[Action item]
The entries below contain a line with "sign the form" and a line with "Click for 2026 Online Application". Quote exactly those two lines and all lines between them.

[Data]
^^^^^^^^

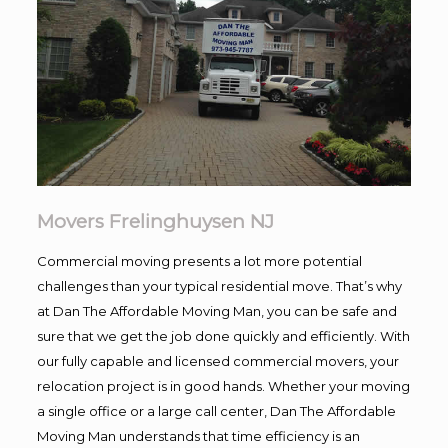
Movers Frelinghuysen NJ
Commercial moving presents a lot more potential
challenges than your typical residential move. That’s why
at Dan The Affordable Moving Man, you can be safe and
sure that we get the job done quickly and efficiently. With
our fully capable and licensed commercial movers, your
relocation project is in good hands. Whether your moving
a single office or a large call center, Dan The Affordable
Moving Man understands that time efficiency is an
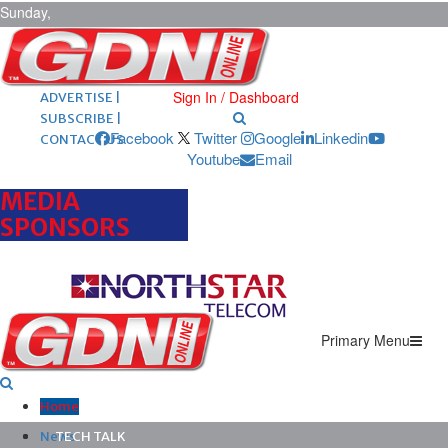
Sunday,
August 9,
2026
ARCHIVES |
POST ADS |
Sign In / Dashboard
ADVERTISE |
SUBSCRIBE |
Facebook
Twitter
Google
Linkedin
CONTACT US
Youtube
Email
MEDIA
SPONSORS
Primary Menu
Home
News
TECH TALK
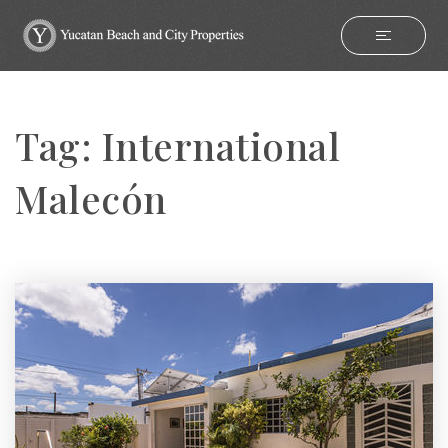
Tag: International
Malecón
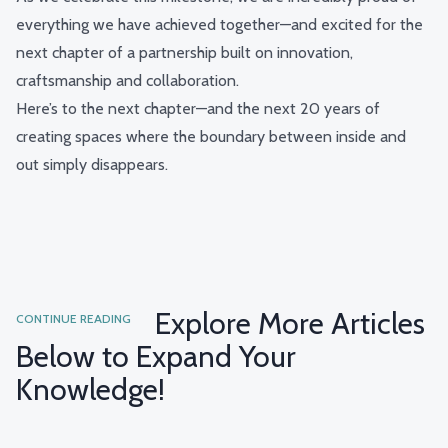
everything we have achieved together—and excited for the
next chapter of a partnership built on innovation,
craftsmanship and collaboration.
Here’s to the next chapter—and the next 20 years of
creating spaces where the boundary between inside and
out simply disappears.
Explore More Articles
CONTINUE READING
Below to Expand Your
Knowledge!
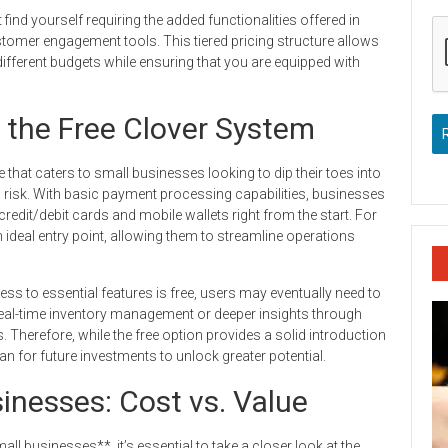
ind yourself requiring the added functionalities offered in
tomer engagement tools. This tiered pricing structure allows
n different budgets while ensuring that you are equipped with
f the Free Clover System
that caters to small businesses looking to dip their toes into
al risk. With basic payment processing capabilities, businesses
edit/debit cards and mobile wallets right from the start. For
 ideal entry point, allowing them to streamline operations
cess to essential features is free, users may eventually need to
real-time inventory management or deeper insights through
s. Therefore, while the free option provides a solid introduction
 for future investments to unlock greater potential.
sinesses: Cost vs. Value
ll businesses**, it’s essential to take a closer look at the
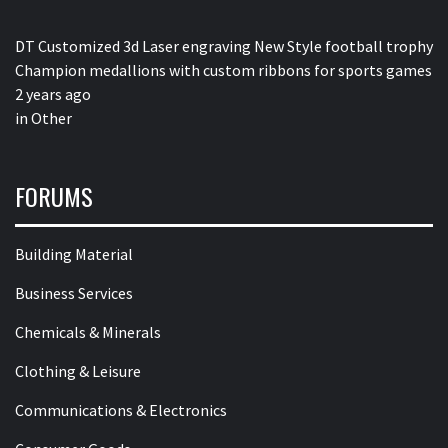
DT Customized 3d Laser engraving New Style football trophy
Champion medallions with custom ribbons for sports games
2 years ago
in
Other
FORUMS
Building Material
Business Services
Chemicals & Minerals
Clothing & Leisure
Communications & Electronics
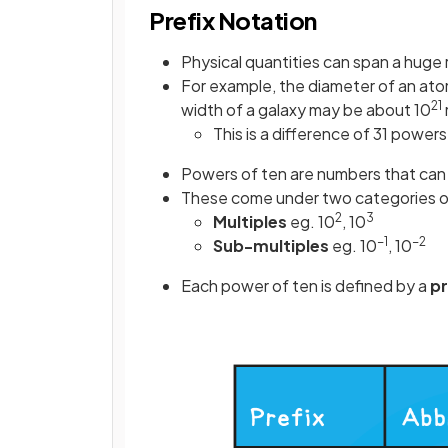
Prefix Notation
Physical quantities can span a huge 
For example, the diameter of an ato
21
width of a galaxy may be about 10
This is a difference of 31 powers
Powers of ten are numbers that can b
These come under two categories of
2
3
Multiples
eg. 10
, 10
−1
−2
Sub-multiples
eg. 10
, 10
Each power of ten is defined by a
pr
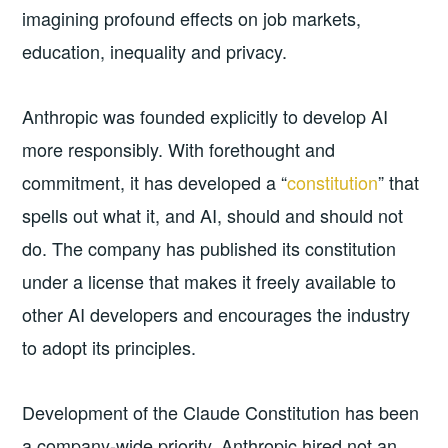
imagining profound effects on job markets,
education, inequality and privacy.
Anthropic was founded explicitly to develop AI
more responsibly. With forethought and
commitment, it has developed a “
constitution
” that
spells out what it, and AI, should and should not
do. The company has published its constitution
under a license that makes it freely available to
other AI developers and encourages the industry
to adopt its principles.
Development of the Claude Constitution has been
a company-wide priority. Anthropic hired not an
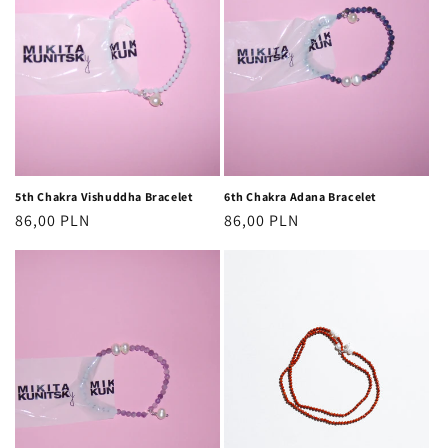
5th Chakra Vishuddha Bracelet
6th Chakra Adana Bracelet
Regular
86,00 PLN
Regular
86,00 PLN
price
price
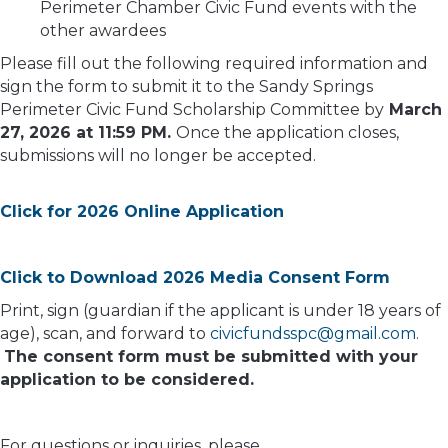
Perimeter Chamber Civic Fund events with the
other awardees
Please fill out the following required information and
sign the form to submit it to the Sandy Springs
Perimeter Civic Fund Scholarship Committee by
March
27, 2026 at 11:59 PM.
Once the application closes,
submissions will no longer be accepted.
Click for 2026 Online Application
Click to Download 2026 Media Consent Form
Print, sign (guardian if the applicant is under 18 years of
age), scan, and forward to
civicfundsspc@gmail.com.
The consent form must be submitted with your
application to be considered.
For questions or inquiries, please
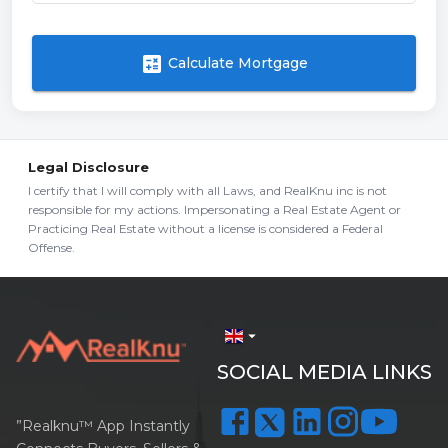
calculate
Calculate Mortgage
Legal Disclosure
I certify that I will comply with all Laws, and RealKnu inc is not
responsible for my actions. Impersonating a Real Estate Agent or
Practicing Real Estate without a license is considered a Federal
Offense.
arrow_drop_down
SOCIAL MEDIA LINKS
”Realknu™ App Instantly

^^^^^^^^

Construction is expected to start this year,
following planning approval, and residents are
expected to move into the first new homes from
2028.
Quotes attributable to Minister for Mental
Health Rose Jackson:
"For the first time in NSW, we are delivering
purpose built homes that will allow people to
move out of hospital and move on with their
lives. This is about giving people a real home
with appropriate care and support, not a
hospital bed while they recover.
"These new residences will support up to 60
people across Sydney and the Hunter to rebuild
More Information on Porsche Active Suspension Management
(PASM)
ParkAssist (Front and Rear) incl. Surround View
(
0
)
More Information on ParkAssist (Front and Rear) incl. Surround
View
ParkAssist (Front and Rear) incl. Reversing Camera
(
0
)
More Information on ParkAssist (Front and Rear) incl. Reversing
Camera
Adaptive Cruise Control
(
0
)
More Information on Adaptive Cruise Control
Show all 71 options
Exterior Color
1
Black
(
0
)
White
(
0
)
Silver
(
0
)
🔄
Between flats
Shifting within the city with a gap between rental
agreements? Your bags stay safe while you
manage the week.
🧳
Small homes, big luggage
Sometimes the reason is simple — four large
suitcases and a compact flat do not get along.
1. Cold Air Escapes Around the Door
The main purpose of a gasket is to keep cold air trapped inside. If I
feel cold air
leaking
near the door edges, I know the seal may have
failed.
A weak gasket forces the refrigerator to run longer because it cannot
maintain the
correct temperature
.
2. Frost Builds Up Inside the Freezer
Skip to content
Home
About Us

^^^^^^^^

[Result]
sign the form to submit it to the Sandy Springs
Perimeter Civic Fund Scholarship Committee by
March
27, 2026 at 11:59 PM.
Once the application closes,
submissions will no longer be accepted.
Click for 2026 Online Application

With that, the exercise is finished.